# [Exercise brief]
Restate word for word the lines between the start of the material and the line with "Βήμα-Βήμα (0:46)", keeping both of those ends and none of the pictures.

*** Material supplied Section Begins ***

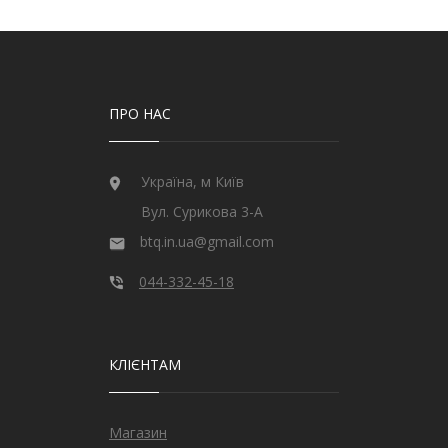
ПРО НАС
Україна, м Київ
Вул. Сурикова 3-А
btq.in.ua@gmail.com
044-332-45-18
КЛІЄНТАМ
Магазин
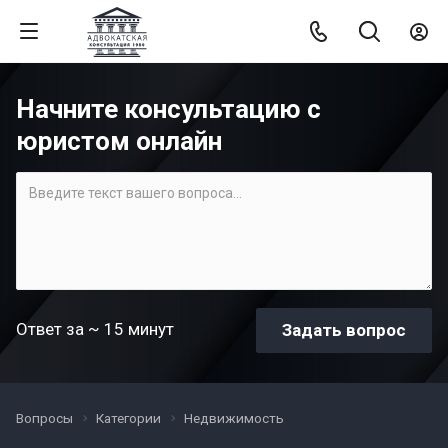
Начните консультацию с
юристом онлайн
Ответ за ~ 15 минут
Вопросы
Категории
Недвижимость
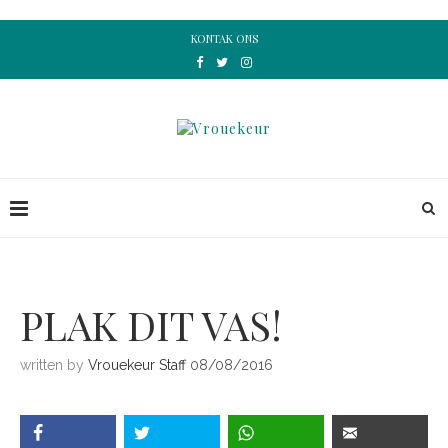
KONTAK ONS
PLAK DIT VAS!
written by
Vrouekeur Staff
08/08/2016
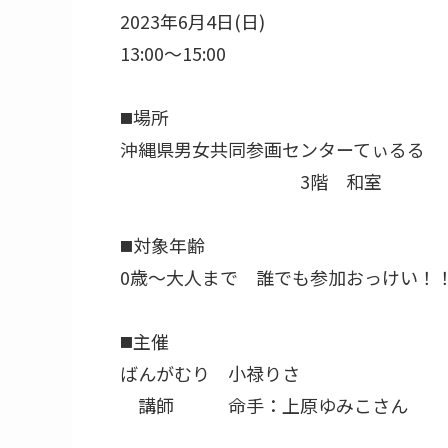
2023年6月4日(日)
13:00～15:00⁡⁡
◼️場所
沖縄県男女共同参画センターてぃるる
3階 和室
◼️対象年齢
0歳～大人まで 誰でも参加おっけい！
◼️主催
ばんがむり 小禄りさ
講師 命手：上原ゆみこさん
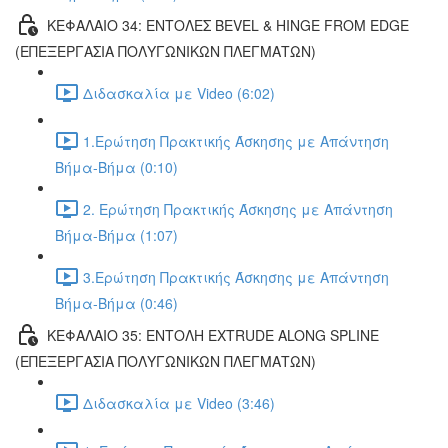
ΚΕΦΑΛΑΙΟ 34: ΕΝΤΟΛΕΣ BEVEL & HINGE FROM EDGE
(ΕΠΕΞΕΡΓΑΣΙΑ ΠΟΛΥΓΩΝΙΚΩΝ ΠΛΕΓΜΑΤΩΝ)
Διδασκαλία με Video (6:02)
1.Ερώτηση Πρακτικής Άσκησης με Απάντηση
Βήμα-Βήμα (0:10)
2. Ερώτηση Πρακτικής Άσκησης με Απάντηση
Βήμα-Βήμα (1:07)
3.Ερώτηση Πρακτικής Άσκησης με Απάντηση
Βήμα-Βήμα (0:46)
ΚΕΦΑΛΑΙΟ 35: ΕΝΤΟΛΗ EXTRUDE ALONG SPLINE
(ΕΠΕΞΕΡΓΑΣΙΑ ΠΟΛΥΓΩΝΙΚΩΝ ΠΛΕΓΜΑΤΩΝ)
Διδασκαλία με Video (3:46)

*** Material supplied Section Ends ***

# [Result for this task]
ПРО НАС
Україна, м Київ
Вул. Сурикова 3-А
btq.in.ua@gmail.com
044-332-45-18
КЛІЄНТАМ
Магазин
Начните консультацию с
юристом онлайн
Ответ за ~ 15 минут
Вопросы
Категории
Недвижимость
KONTAK ONS
PLAK DIT VAS!
written by
Vrouekeur Staff
08/08/2016
2023年6月4日(日)
13:00～15:00⁡⁡
◼️場所
沖縄県男女共同参画センターてぃるる
3階 和室
◼️対象年齢
0歳～大人まで 誰でも参加おっけい！
◼️主催
ばんがむり 小禄りさ
講師 命手：上原ゆみこさん
ΚΕΦΑΛΑΙΟ 34: ΕΝΤΟΛΕΣ BEVEL & HINGE FROM EDGE
(ΕΠΕΞΕΡΓΑΣΙΑ ΠΟΛΥΓΩΝΙΚΩΝ ΠΛΕΓΜΑΤΩΝ)
Διδασκαλία με Video (6:02)
1.Ερώτηση Πρακτικής Άσκησης με Απάντηση
Βήμα-Βήμα (0:10)
2. Ερώτηση Πρακτικής Άσκησης με Απάντηση
Βήμα-Βήμα (1:07)
3.Ερώτηση Πρακτικής Άσκησης με Απάντηση
Βήμα-Βήμα (0:46)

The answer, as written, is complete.